4) the dubious state of foreign trade. At the time the US was mainly an exporter and Hoover raised tarrifs to protect that status.

The big question is can or will it happen again. Or is it happening again? There were a lot of government regulations passed that have helped preventing the problems. The Glass Steagal Act created the FDIC, which was crucial to restoring confidence and stability to the banking system. It also separated commercial banks from other financial institutions, most notably brokerage firms. The Fed was given control of how much speculators could buy on margin. The SEC was created. Insider trading was outlawed. Also outlawed was mass coordination to manipulate the markets (I was surprised to learn they were at one point legal).
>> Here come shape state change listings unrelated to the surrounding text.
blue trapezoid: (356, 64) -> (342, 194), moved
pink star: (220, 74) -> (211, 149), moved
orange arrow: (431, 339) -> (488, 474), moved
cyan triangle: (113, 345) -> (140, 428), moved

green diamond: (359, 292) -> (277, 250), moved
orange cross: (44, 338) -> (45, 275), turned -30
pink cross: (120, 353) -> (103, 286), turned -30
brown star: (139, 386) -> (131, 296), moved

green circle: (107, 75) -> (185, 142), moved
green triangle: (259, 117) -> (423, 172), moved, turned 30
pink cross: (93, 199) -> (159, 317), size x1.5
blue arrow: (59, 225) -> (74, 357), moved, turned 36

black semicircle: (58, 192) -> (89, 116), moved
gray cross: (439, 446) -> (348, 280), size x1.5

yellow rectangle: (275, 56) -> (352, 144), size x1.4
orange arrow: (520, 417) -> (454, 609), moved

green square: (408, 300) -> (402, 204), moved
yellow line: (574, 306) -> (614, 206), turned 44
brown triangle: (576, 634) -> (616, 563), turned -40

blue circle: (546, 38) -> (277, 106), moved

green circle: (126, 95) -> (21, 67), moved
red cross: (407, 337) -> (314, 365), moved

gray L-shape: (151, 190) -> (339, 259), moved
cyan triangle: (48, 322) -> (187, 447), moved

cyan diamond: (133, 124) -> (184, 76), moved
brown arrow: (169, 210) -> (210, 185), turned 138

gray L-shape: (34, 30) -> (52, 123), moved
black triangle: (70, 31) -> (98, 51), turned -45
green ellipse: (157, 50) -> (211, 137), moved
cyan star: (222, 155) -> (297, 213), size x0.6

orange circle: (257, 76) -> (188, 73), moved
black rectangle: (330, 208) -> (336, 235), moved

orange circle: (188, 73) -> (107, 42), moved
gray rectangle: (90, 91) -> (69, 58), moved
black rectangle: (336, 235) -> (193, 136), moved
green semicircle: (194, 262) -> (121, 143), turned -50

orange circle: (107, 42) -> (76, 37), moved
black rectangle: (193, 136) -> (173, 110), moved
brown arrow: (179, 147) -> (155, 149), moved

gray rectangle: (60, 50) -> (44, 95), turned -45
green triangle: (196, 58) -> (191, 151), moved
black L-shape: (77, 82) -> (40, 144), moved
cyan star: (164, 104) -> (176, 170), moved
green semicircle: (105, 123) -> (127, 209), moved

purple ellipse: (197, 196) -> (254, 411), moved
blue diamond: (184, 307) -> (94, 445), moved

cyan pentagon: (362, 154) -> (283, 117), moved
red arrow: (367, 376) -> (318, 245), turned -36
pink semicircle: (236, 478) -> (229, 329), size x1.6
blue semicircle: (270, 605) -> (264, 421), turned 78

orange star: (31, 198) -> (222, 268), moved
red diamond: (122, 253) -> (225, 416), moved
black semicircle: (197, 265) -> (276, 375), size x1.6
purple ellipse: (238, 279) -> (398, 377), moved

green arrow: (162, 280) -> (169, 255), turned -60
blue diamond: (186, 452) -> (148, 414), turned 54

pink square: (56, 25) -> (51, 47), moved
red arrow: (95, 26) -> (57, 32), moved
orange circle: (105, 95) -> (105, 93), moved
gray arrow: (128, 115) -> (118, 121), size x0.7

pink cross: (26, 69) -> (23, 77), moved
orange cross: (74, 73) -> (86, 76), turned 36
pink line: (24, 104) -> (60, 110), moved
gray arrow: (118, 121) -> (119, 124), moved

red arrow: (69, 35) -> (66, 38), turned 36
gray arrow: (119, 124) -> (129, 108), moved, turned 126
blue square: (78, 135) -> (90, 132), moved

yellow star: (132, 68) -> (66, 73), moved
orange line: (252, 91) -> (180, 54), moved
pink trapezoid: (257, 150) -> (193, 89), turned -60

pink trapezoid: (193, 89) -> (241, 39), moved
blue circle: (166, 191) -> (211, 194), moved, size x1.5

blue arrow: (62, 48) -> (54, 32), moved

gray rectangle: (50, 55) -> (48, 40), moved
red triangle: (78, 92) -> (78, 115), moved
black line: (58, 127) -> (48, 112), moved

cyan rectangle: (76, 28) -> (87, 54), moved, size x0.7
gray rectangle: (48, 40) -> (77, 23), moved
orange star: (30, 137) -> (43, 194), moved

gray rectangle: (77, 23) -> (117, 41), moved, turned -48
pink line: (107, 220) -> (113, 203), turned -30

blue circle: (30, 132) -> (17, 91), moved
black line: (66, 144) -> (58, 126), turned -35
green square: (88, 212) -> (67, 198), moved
There were numerous pump and dump scams preceding the crash, just as there were during the .com bubble largely thanks to email providing an easy way to pump up small stocks.

2008 Crisis and Deregulation
Many of these safeguards have been removed, namely, the repeal of Glass Steagal (Gramm-Biley-Leach Act) which enable the merger of banks and brokerages. In addition, the uptick rule was eliminated in 2007, that was designed to prevent bear raids. Deregulation of banking is a peculiar position in light of the fact that the goverment is an insurer of the banks through the FDIC and an ad hoc insurer to other financial institutions that are "too big to fail" through TARP. No reasonable insurer would encourage their clients to take on more risk. The irony is that senators like Phil Gramm that espoused free market capitalism have forced the fed to the verge of nationalizing the financial system.

The current financial crisis can be traced back to deregulation of even older laws. Credit default swaps, which are side bets and unregulated insurance on securities, were made illegal after the Panic of 1907, as is discussed in these two 60 minutes segments, but were legalized in 2000 by the Commodities Future Modernization Act. Sub-prime mortgages, CDOs, mortgage backed securities, and most importantly credit default swaps are what brought down the likes of Bear Stearns, Leahman Brothers, and AIG. As Warren Buffet said "Wall Street drank their own Kool-Aid." There is the cliche that those who don't remember the past are doomed to repeat it... I suspect people knew their history, but were too idealogical or greedy to act on it.